▸ **Work order**
Set down every entry again exactly as it stands below.

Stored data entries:
--

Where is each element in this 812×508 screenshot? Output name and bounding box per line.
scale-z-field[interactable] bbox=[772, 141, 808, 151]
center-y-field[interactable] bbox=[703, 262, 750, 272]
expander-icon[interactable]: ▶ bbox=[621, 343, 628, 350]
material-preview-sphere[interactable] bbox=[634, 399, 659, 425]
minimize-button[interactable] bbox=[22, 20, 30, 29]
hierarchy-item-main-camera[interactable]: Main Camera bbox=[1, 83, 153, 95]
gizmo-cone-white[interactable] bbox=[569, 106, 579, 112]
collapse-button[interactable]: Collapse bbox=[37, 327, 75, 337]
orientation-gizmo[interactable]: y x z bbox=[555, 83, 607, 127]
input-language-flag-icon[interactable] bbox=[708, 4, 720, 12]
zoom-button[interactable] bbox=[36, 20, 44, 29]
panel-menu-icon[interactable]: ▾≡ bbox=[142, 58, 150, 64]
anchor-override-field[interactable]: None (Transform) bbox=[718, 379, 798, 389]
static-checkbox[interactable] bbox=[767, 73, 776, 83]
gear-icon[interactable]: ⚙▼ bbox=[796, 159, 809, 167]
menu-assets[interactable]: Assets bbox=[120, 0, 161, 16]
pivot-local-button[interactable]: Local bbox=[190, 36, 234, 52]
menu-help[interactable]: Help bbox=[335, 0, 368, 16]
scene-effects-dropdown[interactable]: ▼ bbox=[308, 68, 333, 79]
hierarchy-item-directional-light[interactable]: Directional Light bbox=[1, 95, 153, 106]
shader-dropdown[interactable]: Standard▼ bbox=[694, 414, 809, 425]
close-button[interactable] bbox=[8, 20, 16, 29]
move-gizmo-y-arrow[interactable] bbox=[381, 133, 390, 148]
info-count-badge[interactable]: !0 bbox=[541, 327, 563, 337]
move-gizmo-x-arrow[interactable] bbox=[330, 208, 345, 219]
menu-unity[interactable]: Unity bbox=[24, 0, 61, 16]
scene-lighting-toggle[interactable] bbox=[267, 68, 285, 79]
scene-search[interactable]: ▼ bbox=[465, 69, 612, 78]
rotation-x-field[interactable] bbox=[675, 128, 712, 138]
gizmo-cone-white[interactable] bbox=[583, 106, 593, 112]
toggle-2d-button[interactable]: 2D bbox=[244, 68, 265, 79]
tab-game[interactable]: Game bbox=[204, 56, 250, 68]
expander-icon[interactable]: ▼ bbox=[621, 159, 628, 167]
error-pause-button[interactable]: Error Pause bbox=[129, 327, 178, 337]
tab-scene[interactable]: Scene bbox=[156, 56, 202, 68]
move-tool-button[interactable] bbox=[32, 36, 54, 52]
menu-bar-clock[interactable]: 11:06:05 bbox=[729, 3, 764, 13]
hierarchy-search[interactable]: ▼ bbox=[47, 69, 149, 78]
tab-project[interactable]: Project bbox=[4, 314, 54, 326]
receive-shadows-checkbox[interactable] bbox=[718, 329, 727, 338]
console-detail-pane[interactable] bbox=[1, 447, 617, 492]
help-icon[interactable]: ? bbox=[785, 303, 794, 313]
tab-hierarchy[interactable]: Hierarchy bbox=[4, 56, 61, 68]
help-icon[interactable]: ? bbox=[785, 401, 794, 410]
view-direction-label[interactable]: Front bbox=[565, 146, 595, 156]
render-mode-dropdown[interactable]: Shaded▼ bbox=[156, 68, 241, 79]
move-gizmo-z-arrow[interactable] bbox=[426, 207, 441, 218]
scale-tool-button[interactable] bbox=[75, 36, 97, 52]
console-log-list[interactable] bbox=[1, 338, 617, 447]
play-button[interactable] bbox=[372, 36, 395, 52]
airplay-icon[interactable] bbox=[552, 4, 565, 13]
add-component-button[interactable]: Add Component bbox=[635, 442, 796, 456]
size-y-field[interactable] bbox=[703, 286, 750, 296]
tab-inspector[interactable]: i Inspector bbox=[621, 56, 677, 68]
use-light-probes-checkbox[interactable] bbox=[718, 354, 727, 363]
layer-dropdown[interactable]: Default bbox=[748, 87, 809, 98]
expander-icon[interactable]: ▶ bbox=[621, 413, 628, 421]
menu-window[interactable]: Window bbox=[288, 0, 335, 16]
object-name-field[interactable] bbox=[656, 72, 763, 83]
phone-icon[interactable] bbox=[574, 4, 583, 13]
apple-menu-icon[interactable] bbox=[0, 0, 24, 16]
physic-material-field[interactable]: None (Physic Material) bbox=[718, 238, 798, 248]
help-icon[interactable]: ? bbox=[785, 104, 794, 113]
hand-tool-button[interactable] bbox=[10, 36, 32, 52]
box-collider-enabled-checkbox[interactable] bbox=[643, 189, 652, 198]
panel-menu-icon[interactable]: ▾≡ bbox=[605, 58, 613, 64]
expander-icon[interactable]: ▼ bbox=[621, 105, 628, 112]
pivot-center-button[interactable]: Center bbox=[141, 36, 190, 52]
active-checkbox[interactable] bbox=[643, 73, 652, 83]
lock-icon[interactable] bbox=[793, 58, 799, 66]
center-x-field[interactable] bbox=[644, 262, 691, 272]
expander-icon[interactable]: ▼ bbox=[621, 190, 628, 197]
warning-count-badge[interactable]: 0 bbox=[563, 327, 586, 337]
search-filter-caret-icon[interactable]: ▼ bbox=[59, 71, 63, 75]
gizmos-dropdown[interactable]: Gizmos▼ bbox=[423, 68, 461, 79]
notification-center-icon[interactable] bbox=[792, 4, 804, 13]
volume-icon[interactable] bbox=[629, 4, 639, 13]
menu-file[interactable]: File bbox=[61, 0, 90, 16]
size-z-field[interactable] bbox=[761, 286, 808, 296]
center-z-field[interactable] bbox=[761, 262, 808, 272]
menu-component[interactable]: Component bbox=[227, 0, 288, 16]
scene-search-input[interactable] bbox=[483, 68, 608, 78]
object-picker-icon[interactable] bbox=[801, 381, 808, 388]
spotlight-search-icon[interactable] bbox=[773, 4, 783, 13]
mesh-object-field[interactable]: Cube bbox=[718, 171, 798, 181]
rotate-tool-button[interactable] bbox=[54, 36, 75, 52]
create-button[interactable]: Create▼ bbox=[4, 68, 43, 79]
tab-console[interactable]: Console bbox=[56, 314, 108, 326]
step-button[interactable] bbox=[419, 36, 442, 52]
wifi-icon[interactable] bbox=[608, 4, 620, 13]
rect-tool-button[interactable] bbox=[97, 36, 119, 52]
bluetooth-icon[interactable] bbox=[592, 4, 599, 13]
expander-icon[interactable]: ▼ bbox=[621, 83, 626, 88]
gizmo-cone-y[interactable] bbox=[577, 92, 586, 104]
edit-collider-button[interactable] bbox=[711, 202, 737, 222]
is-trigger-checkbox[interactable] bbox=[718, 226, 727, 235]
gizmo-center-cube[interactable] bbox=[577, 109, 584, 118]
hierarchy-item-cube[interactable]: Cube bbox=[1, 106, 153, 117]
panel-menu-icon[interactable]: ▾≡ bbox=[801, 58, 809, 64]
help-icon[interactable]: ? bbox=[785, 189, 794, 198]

--

▸ **Result of the exercise**
Where is each element in this 812×508 screenshot? Output name and bounding box per line.
scale-z-field[interactable] bbox=[772, 141, 808, 151]
center-y-field[interactable] bbox=[703, 262, 750, 272]
expander-icon[interactable]: ▶ bbox=[621, 343, 628, 350]
material-preview-sphere[interactable] bbox=[634, 399, 659, 425]
minimize-button[interactable] bbox=[22, 20, 30, 29]
hierarchy-item-main-camera[interactable]: Main Camera bbox=[1, 83, 153, 95]
gizmo-cone-white[interactable] bbox=[569, 106, 579, 112]
collapse-button[interactable]: Collapse bbox=[37, 327, 75, 337]
orientation-gizmo[interactable]: y x z bbox=[555, 83, 607, 127]
input-language-flag-icon[interactable] bbox=[708, 4, 720, 12]
zoom-button[interactable] bbox=[36, 20, 44, 29]
panel-menu-icon[interactable]: ▾≡ bbox=[142, 58, 150, 64]
anchor-override-field[interactable]: None (Transform) bbox=[718, 379, 798, 389]
static-checkbox[interactable] bbox=[767, 73, 776, 83]
gear-icon[interactable]: ⚙▼ bbox=[796, 159, 809, 167]
menu-assets[interactable]: Assets bbox=[120, 0, 161, 16]
pivot-local-button[interactable]: Local bbox=[190, 36, 234, 52]
menu-help[interactable]: Help bbox=[335, 0, 368, 16]
scene-effects-dropdown[interactable]: ▼ bbox=[308, 68, 333, 79]
hierarchy-item-directional-light[interactable]: Directional Light bbox=[1, 95, 153, 106]
shader-dropdown[interactable]: Standard▼ bbox=[694, 414, 809, 425]
close-button[interactable] bbox=[8, 20, 16, 29]
move-gizmo-y-arrow[interactable] bbox=[381, 133, 390, 148]
info-count-badge[interactable]: !0 bbox=[541, 327, 563, 337]
move-gizmo-x-arrow[interactable] bbox=[330, 208, 345, 219]
menu-unity[interactable]: Unity bbox=[24, 0, 61, 16]
scene-lighting-toggle[interactable] bbox=[267, 68, 285, 79]
scene-search[interactable]: ▼ bbox=[465, 69, 612, 78]
rotation-x-field[interactable] bbox=[675, 128, 712, 138]
gizmo-cone-white[interactable] bbox=[583, 106, 593, 112]
toggle-2d-button[interactable]: 2D bbox=[244, 68, 265, 79]
tab-game[interactable]: Game bbox=[204, 56, 250, 68]
expander-icon[interactable]: ▼ bbox=[621, 159, 628, 167]
error-pause-button[interactable]: Error Pause bbox=[129, 327, 178, 337]
tab-scene[interactable]: Scene bbox=[156, 56, 202, 68]
move-tool-button[interactable] bbox=[32, 36, 54, 52]
menu-bar-clock[interactable]: 11:06:05 bbox=[729, 3, 764, 13]
hierarchy-search[interactable]: ▼ bbox=[47, 69, 149, 78]
tab-project[interactable]: Project bbox=[4, 314, 54, 326]
receive-shadows-checkbox[interactable] bbox=[718, 329, 727, 338]
console-detail-pane[interactable] bbox=[1, 447, 617, 492]
help-icon[interactable]: ? bbox=[785, 303, 794, 313]
tab-hierarchy[interactable]: Hierarchy bbox=[4, 56, 61, 68]
help-icon[interactable]: ? bbox=[785, 401, 794, 410]
view-direction-label[interactable]: Front bbox=[565, 146, 595, 156]
render-mode-dropdown[interactable]: Shaded▼ bbox=[156, 68, 241, 79]
move-gizmo-z-arrow[interactable] bbox=[426, 207, 441, 218]
scale-tool-button[interactable] bbox=[75, 36, 97, 52]
console-log-list[interactable] bbox=[1, 338, 617, 447]
play-button[interactable] bbox=[372, 36, 395, 52]
airplay-icon[interactable] bbox=[552, 4, 565, 13]
add-component-button[interactable]: Add Component bbox=[635, 442, 796, 456]
size-y-field[interactable] bbox=[703, 286, 750, 296]
tab-inspector[interactable]: i Inspector bbox=[621, 56, 677, 68]
use-light-probes-checkbox[interactable] bbox=[718, 354, 727, 363]
layer-dropdown[interactable]: Default bbox=[748, 87, 809, 98]
expander-icon[interactable]: ▶ bbox=[621, 413, 628, 421]
menu-window[interactable]: Window bbox=[288, 0, 335, 16]
object-name-field[interactable] bbox=[656, 72, 763, 83]
phone-icon[interactable] bbox=[574, 4, 583, 13]
apple-menu-icon[interactable] bbox=[0, 0, 24, 16]
physic-material-field[interactable]: None (Physic Material) bbox=[718, 238, 798, 248]
help-icon[interactable]: ? bbox=[785, 104, 794, 113]
hand-tool-button[interactable] bbox=[10, 36, 32, 52]
box-collider-enabled-checkbox[interactable] bbox=[643, 189, 652, 198]
panel-menu-icon[interactable]: ▾≡ bbox=[605, 58, 613, 64]
expander-icon[interactable]: ▼ bbox=[621, 105, 628, 112]
pivot-center-button[interactable]: Center bbox=[141, 36, 190, 52]
active-checkbox[interactable] bbox=[643, 73, 652, 83]
lock-icon[interactable] bbox=[793, 58, 799, 66]
center-x-field[interactable] bbox=[644, 262, 691, 272]
expander-icon[interactable]: ▼ bbox=[621, 190, 628, 197]
warning-count-badge[interactable]: 0 bbox=[563, 327, 586, 337]
search-filter-caret-icon[interactable]: ▼ bbox=[59, 71, 63, 75]
gizmos-dropdown[interactable]: Gizmos▼ bbox=[423, 68, 461, 79]
notification-center-icon[interactable] bbox=[792, 4, 804, 13]
volume-icon[interactable] bbox=[629, 4, 639, 13]
menu-file[interactable]: File bbox=[61, 0, 90, 16]
size-z-field[interactable] bbox=[761, 286, 808, 296]
center-z-field[interactable] bbox=[761, 262, 808, 272]
menu-component[interactable]: Component bbox=[227, 0, 288, 16]
scene-search-input[interactable] bbox=[483, 68, 608, 78]
object-picker-icon[interactable] bbox=[801, 381, 808, 388]
spotlight-search-icon[interactable] bbox=[773, 4, 783, 13]
mesh-object-field[interactable]: Cube bbox=[718, 171, 798, 181]
rotate-tool-button[interactable] bbox=[54, 36, 75, 52]
create-button[interactable]: Create▼ bbox=[4, 68, 43, 79]
tab-console[interactable]: Console bbox=[56, 314, 108, 326]
step-button[interactable] bbox=[419, 36, 442, 52]
wifi-icon[interactable] bbox=[608, 4, 620, 13]
rect-tool-button[interactable] bbox=[97, 36, 119, 52]
bluetooth-icon[interactable] bbox=[592, 4, 599, 13]
expander-icon[interactable]: ▼ bbox=[621, 83, 626, 88]
gizmo-cone-y[interactable] bbox=[577, 92, 586, 104]
edit-collider-button[interactable] bbox=[711, 202, 737, 222]
is-trigger-checkbox[interactable] bbox=[718, 226, 727, 235]
gizmo-center-cube[interactable] bbox=[577, 109, 584, 118]
hierarchy-item-cube[interactable]: Cube bbox=[1, 106, 153, 117]
panel-menu-icon[interactable]: ▾≡ bbox=[801, 58, 809, 64]
help-icon[interactable]: ? bbox=[785, 189, 794, 198]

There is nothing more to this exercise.